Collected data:
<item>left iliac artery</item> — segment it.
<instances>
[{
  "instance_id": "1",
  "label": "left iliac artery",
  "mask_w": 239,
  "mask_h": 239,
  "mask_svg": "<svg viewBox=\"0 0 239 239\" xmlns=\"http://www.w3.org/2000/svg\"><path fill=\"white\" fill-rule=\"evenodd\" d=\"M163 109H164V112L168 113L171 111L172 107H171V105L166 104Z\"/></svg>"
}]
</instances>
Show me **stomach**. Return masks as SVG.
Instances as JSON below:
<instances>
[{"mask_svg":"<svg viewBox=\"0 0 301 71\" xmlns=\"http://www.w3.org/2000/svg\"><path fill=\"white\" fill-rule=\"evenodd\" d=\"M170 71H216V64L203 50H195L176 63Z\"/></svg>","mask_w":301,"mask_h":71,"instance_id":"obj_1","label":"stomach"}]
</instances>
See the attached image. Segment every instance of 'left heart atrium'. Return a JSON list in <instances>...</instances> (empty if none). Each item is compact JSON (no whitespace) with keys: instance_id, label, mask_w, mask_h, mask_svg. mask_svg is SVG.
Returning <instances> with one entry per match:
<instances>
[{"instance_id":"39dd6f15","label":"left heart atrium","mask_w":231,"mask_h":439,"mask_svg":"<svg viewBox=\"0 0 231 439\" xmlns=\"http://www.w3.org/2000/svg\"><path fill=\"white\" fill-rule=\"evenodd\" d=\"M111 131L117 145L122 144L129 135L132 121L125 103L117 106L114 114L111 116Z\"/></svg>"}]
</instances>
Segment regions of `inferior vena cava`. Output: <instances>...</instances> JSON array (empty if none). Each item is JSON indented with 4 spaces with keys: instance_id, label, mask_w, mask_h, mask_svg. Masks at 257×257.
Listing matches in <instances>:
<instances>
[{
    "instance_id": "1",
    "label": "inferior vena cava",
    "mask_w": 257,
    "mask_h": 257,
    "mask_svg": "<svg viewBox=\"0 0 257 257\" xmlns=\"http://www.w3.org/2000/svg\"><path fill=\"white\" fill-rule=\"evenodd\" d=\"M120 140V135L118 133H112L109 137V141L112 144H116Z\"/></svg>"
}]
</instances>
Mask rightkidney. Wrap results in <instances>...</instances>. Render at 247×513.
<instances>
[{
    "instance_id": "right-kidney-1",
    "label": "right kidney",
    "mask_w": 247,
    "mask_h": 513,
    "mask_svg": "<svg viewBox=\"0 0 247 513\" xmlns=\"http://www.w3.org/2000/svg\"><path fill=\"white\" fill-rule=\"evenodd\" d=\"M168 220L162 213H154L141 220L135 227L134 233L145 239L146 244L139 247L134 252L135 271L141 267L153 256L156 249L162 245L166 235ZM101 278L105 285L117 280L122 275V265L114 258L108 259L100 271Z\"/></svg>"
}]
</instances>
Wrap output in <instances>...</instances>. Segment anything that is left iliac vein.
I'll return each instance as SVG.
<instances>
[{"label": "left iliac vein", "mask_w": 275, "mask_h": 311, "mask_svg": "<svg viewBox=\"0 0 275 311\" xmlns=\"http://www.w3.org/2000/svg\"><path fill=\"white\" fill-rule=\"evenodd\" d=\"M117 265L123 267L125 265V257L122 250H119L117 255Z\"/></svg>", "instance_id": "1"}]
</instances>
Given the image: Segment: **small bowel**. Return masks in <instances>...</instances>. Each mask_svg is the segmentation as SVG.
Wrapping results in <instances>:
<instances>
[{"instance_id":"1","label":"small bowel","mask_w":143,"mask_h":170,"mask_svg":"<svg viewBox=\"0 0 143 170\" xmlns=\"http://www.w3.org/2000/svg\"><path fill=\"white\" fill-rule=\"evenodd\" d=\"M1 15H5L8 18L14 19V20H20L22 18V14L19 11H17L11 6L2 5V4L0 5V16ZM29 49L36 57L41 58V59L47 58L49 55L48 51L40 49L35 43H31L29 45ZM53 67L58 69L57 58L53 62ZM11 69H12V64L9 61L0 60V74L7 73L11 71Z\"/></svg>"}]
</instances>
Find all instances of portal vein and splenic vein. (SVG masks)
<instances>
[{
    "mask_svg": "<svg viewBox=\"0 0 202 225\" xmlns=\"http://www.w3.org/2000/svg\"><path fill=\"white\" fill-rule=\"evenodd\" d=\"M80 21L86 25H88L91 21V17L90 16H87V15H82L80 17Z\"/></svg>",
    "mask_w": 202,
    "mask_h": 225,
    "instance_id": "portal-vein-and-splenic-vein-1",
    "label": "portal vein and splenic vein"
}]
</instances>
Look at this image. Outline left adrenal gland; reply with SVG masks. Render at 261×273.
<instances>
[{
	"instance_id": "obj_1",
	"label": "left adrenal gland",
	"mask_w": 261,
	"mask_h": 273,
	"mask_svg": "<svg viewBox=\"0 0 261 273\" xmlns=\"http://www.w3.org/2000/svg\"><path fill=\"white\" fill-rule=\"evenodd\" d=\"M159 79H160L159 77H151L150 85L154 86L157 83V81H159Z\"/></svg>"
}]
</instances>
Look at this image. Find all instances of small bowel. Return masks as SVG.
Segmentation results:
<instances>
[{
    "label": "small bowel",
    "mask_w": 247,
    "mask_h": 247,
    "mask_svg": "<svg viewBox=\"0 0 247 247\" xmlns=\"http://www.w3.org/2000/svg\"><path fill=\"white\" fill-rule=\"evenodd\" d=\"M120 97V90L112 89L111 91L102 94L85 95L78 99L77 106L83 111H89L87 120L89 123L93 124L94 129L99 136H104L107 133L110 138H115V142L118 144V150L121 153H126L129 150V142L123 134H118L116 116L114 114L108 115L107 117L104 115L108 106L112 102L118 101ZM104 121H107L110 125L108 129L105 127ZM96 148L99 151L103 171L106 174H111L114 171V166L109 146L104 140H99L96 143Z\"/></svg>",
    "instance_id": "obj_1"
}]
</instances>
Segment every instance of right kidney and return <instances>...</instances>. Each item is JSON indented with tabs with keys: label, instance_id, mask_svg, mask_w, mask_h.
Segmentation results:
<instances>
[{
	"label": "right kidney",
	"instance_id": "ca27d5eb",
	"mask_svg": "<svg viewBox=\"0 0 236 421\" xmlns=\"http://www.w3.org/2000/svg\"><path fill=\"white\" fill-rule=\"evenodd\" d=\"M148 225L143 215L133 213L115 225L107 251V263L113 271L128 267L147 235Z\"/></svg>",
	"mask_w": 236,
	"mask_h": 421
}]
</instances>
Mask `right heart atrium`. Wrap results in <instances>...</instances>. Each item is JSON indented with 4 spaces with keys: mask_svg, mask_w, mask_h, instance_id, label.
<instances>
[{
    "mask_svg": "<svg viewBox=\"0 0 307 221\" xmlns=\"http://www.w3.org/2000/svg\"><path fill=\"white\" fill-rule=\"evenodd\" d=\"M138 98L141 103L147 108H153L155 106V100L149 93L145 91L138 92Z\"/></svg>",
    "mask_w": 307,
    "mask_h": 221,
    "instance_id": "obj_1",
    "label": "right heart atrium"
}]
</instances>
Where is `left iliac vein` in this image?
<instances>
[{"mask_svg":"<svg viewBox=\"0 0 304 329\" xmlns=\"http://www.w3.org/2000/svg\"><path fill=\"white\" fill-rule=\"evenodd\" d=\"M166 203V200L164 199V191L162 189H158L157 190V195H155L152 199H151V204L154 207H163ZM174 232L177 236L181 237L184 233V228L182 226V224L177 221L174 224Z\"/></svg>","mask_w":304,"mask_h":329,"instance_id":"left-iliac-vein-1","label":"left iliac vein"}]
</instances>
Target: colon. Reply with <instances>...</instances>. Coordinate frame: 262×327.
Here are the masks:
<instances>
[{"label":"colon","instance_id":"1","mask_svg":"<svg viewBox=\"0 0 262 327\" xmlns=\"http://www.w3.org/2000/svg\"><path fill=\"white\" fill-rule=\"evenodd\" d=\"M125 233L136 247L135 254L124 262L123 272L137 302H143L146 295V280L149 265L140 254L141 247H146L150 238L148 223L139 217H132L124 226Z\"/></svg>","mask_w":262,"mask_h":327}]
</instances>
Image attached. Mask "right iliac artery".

> Activity
Please make your reply exactly the lines from the one containing "Target: colon. Reply" through the end of the entries above, and nothing more.

> Written response
Target: colon. Reply with <instances>...</instances>. Coordinate frame: 262×327.
Here are the masks:
<instances>
[{"label":"colon","instance_id":"1","mask_svg":"<svg viewBox=\"0 0 262 327\" xmlns=\"http://www.w3.org/2000/svg\"><path fill=\"white\" fill-rule=\"evenodd\" d=\"M125 233L136 247L135 254L124 262L123 272L137 302H143L146 295V280L149 265L140 254L141 247H146L150 238L148 223L139 217H132L124 226Z\"/></svg>","mask_w":262,"mask_h":327}]
</instances>
Image attached. Mask "right iliac artery".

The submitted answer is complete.